Die Zulassung zur Prüfung erfolgt ausschließlich durch die Industrie- und Handelskammer. Wir empfehlen Ihnen daher dringend, vor Beginn einer Weiterbildungsmaßnahme, bei der Industrie- und Handelskammer den Antrag auf Zulassung zur Prüfung zu stellen.

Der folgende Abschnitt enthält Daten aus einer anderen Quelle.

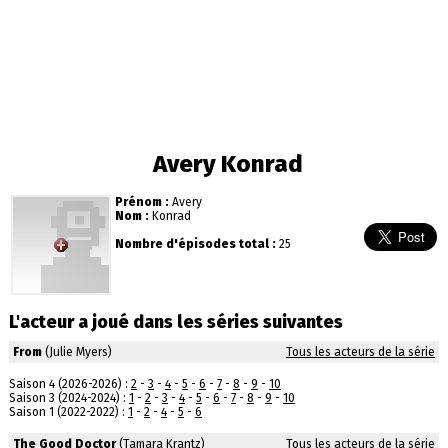
Avery Konrad
Prénom :
Avery
Nom :
Konrad
Nombre d'épisodes total :
25
L'acteur a joué dans les séries suivantes
From
(Julie Myers)
Tous les acteurs de la série
Saison 4 (2026-2026) :
2
-
3
-
4
-
5
-
6
-
7
-
8
-
9
-
10
Saison 3 (2024-2024) :
1
-
2
-
3
-
4
-
5
-
6
-
7
-
8
-
9
-
10
Saison 1 (2022-2022) :
1
-
2
-
4
-
5
-
6
The Good Doctor
(Tamara Krantz)
Tous les acteurs de la série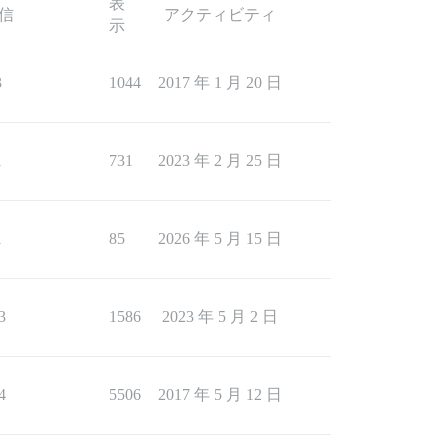
表
信
アクティビティ
示
3
1044
2017 年 1 月 20 日
1
731
2023 年 2 月 25 日
1
85
2026 年 5 月 15 日
3
1586
2023 年 5 月 2 日
4
5506
2017 年 5 月 12 日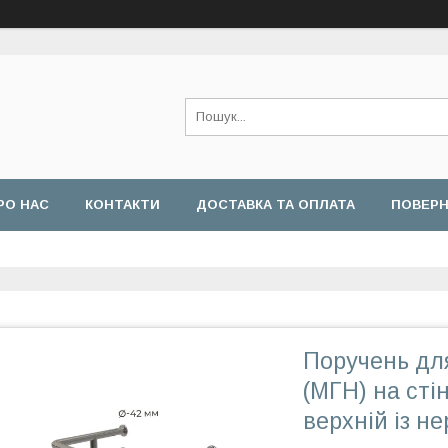
РО НАС
КОНТАКТИ
ДОСТАВКА ТА ОПЛАТА
ПОВЕРН
Поручень для
(МГН) на сті
верхній із н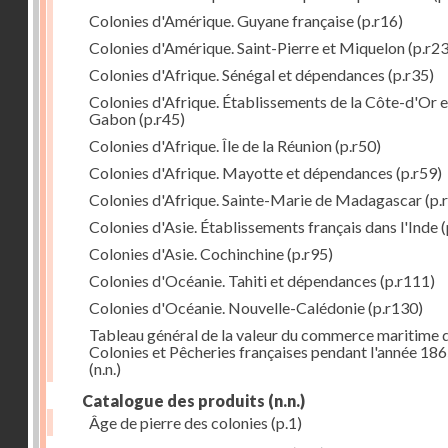
Colonies d'Amérique. Guyane française
(p.r16)
Colonies d'Amérique. Saint-Pierre et Miquelon
(p.r23
Colonies d'Afrique. Sénégal et dépendances
(p.r35)
Colonies d'Afrique. Établissements de la Côte-d'Or e
Gabon
(p.r45)
Colonies d'Afrique. Île de la Réunion
(p.r50)
Colonies d'Afrique. Mayotte et dépendances
(p.r59)
Colonies d'Afrique. Sainte-Marie de Madagascar
(p.
Colonies d'Asie. Établissements français dans l'Inde
(
Colonies d'Asie. Cochinchine
(p.r95)
Colonies d'Océanie. Tahiti et dépendances
(p.r111)
Colonies d'Océanie. Nouvelle-Calédonie
(p.r130)
Tableau général de la valeur du commerce maritime 
Colonies et Pêcheries françaises pendant l'année 18
(n.n.)
Catalogue des produits
(n.n.)
Âge de pierre des colonies
(p.1)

Weitere Informationen und das Antragsformular auf Prüfung der Zulassung erhalten Sie auf der Internetseite der IHK Heilbronn Franken.
Die Zulassungsvoraussetzung wird in einer Verordnung des Bundesministeriums für Bildung und Forschung festgelegt.
Verordnung
An der Fortbildungsprüfung kann grundsätzlich teilgenommen werden, wenn folgende Voraussetzungen erfüllt sind:
- eine mit Erfolg abgelegte Abschlussprüfung in einem anerkannten nach dem Berufsbildungsgesetz oder der Handwerksordnung geregelten kaufmännischen, verwaltenden, medizinischen oder handwerklichen Ausbildungsberuf des Gesundheits- und Sozialwesens und danach eine mindestens einjährige Berufspraxis oder
- eine mit Erfolg abgelegte Abschlussprüfung in einem bundesrechtlich geregelten Beruf im Gesundheitswesen oder einem dreijährigen landesrechtlich geregelten Beruf im Gesundheits- und Sozialwesen und eine mindestens einjährige Berufspraxis oder
- ein mit Erfolg abgeschlossenes einschlägiges Hochschulstudium und eine mindestens zweijährige Berufspraxis oder
- eine mit Erfolg abgelegte Abschlussprüfung in einem sonstigen anerkannten kaufmännischen, verwaltenden oder hauswirtschaftlichen Ausbildungsberuf und danach eine mindestens zweijährige Berufspraxis oder
- ohne Berufsausbildung eine mindestens fünfjährige Berufspraxis.
- Die Berufspraxis muss inhaltlich wesentliche Bezüge zu den genannten Aufgaben im Gesundheits- und Sozialwesen haben. Dabei sind auch ehrenamtliche Tätigkeiten zu berücksichtigen.